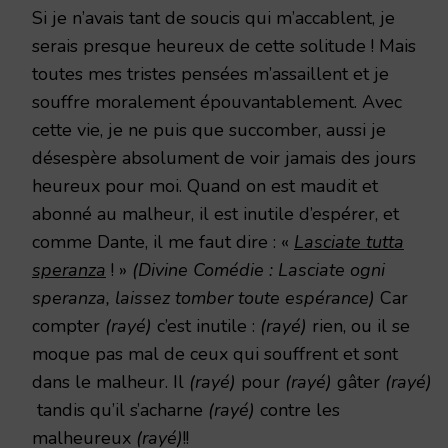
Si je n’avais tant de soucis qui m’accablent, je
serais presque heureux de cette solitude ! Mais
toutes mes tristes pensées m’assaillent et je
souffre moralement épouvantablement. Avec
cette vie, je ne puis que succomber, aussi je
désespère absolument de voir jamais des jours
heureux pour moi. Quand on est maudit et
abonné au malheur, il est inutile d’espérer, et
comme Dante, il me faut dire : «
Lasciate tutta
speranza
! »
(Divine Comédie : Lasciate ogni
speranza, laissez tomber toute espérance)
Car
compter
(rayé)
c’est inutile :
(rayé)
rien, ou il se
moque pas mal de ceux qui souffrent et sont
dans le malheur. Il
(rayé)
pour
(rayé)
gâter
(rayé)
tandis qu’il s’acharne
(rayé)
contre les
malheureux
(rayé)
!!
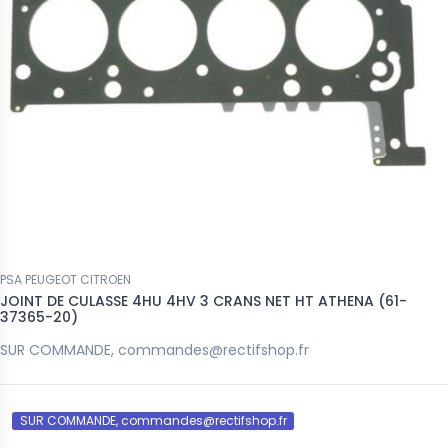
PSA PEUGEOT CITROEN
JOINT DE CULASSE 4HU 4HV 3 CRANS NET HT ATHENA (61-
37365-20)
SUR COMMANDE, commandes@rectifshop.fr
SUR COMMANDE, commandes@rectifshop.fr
○ ○ ○
• [Exercise brief]
Please output the full listing above exactly, minus any pictures.

• [Task result]
Si je n’avais tant de soucis qui m’accablent, je
serais presque heureux de cette solitude ! Mais
toutes mes tristes pensées m’assaillent et je
souffre moralement épouvantablement. Avec
cette vie, je ne puis que succomber, aussi je
désespère absolument de voir jamais des jours
heureux pour moi. Quand on est maudit et
abonné au malheur, il est inutile d’espérer, et
comme Dante, il me faut dire : «
Lasciate tutta
speranza
! »
(Divine Comédie : Lasciate ogni
speranza, laissez tomber toute espérance)
Car
compter
(rayé)
c’est inutile :
(rayé)
rien, ou il se
moque pas mal de ceux qui souffrent et sont
dans le malheur. Il
(rayé)
pour
(rayé)
gâter
(rayé)
tandis qu’il s’acharne
(rayé)
contre les
malheureux
(rayé)
!!
PSA PEUGEOT CITROEN
JOINT DE CULASSE 4HU 4HV 3 CRANS NET HT ATHENA (61-
37365-20)
SUR COMMANDE, commandes@rectifshop.fr
SUR COMMANDE, commandes@rectifshop.fr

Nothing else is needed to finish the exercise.